Active faith is dangerous. It is dangerous because control
of one’s life is handed over to another – it is handed over to God. For all
that our faith teaches us about God, there is so much more that we don’t know.
As the Apostle Paul writes in First Corinthians 13, seeking to understand God
is like looking in a mirror that has become darken - you can see something but
much remains unclear. Yet, Christian baptism is nothing if it isn’t handing
personal control of life over to God. It is a dangerous move.
Active faith also holds a promise. There is a promise that
life will be experienced with greater vibrancy. A life that is tightly grasped
by the individual misses what cannot be imagined.
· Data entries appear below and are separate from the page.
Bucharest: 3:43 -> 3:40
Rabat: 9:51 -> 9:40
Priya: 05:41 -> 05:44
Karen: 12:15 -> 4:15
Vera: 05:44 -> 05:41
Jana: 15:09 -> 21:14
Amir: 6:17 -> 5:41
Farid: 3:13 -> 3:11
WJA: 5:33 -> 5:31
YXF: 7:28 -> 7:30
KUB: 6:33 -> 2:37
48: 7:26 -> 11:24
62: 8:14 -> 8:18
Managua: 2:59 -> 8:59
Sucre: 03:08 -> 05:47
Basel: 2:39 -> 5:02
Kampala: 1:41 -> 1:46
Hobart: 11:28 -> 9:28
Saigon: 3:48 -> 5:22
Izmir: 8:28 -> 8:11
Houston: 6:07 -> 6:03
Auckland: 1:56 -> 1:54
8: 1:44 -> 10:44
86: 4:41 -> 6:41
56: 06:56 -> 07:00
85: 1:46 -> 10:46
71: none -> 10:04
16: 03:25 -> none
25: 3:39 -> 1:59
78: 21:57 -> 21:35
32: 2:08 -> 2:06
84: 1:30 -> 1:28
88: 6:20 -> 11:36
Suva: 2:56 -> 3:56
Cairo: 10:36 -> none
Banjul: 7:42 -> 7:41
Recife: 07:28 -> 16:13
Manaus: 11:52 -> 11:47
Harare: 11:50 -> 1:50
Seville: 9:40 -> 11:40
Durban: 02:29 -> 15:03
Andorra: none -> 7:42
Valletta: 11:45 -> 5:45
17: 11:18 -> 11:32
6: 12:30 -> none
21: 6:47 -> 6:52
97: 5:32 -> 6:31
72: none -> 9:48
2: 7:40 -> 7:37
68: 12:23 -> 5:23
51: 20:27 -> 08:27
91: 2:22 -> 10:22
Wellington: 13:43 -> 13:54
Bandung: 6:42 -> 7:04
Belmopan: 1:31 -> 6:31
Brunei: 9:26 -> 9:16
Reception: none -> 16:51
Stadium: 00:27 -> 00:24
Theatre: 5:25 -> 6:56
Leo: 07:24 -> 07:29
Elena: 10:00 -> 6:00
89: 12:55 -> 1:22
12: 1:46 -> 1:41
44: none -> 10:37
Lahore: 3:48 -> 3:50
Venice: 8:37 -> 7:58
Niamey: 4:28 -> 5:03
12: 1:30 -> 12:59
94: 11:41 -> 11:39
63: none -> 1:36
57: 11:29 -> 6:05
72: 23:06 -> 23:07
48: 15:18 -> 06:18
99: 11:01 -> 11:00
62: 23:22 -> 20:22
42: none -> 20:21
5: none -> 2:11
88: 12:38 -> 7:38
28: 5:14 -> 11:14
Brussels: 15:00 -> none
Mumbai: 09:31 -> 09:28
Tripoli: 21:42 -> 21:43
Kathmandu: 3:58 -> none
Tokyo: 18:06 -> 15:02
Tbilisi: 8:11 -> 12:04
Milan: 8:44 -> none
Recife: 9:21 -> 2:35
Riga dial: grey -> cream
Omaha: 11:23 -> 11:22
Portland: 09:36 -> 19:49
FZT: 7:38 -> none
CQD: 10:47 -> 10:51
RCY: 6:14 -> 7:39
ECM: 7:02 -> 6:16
But a life that is imagined
by God – and directed by God in that imagination – holds unfathomable
possiblities and surprises. Simply, God has larger eyes for what is possible
than our own.
Perhaps the greatest wound inflicted upon the church is an
idle faith by persons who otherwise assert that they are followers of Jesus.
Absent in their life is evidence of listening to God, submission to God,
actively learning all that Jesus taught and obedience to those teachings. There
is an unwillingness to walk the narrow path – to be peculiar – as William
Willimon would say. Life is left untouched and unchanged by the hand of God.
The result is people living lives that look no different from the lives of
those outside the church. The result, of course, is the question of popular
culture, “Why follow Jesus?” “Nothing seems different.”
That young man in the singles Sunday school class finally
realized that he wanted more from his faith. An idle faith wasn’t working. He
started new by asking for accountability. With that simple request he became to
all of us a great teacher for how to begin moving toward an active faith.